◆ Problem details ◆
Look through the listing below for the string "казахском". Show each line where it occurs.

◆ Supplied material ◆
* * *
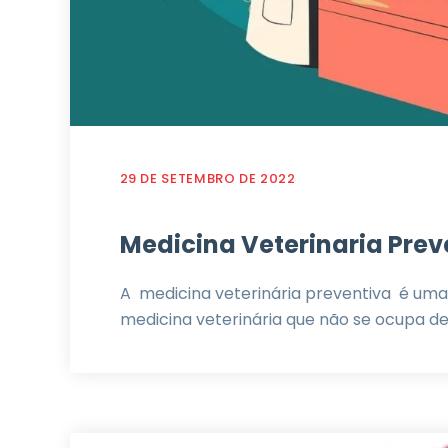
29 DE SETEMBRO DE 2022
Medicina Veterinaria Preve
A medicina veterinária preventiva é uma
medicina veterinária que não se ocupa de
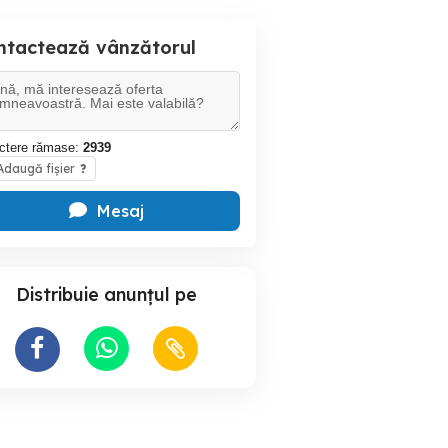
ntactează vânzătorul
ctere rămase:
2939
daugă fișier
?
Mesaj
Distribuie anunțul pe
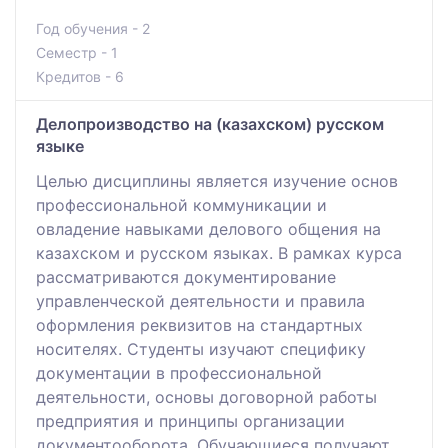
Год обучения - 2
Семестр - 1
Кредитов - 6
Делопроизводство на (казахском) русском
языке
Целью дисциплины является изучение основ
профессиональной коммуникации и
овладение навыками делового общения на
казахском и русском языках. В рамках курса
рассматриваются документирование
управленческой деятельности и правила
оформления реквизитов на стандартных
носителях. Студенты изучают специфику
документации в профессиональной
деятельности, основы договорной работы
предприятия и принципы организации
документооборота. Обучающиеся получают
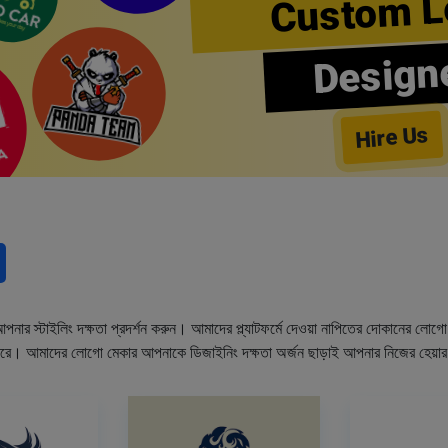
Custom L
Design
Hire Us
নার স্টাইলিং দক্ষতা প্রদর্শন করুন। আমাদের প্ল্যাটফর্মে দেওয়া নাপিতের দোকানের লো
ারে। আমাদের লোগো মেকার আপনাকে ডিজাইনিং দক্ষতা অর্জন ছাড়াই আপনার নিজের হেয়া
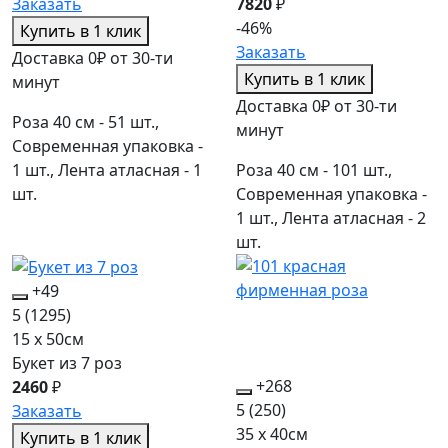
Заказать
7820
₽
-46%
Купить в 1 клик
Заказать
Доставка 0₽ от 30-ти
Купить в 1 клик
минут
Доставка 0₽ от 30-ти
Роза 40 см - 51 шт.,
минут
Современная упаковка -
1 шт., Лента атласная - 1
Роза 40 см - 101 шт.,
шт.
Современная упаковка -
1 шт., Лента атласная - 2
шт.
+49
5
(1295)
15 x 50см
Букет из 7 роз
+268
2460
₽
5
(250)
Заказать
35 x 40см
Купить в 1 клик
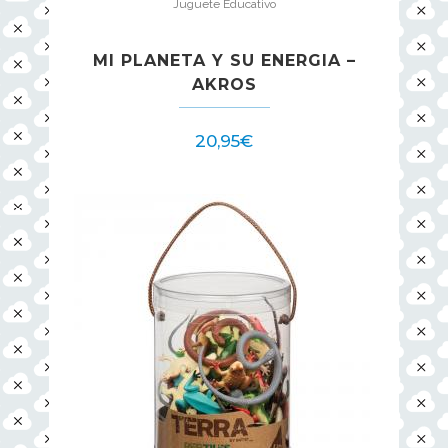
Juguete Educativo
MI PLANETA Y SU ENERGIA –
AKROS
20,95
€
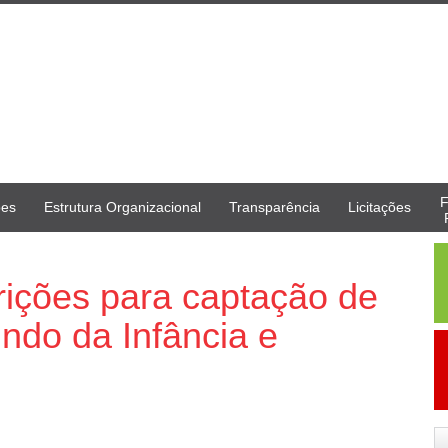
F
ões
Estrutura Organizacional
Transparência
Licitações
rições para captação de
ndo da Infância e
* * *
◆ Answer for this exercise ◆
Делопроизводство на (казахском) русском
казахском и русском языках. В рамках курса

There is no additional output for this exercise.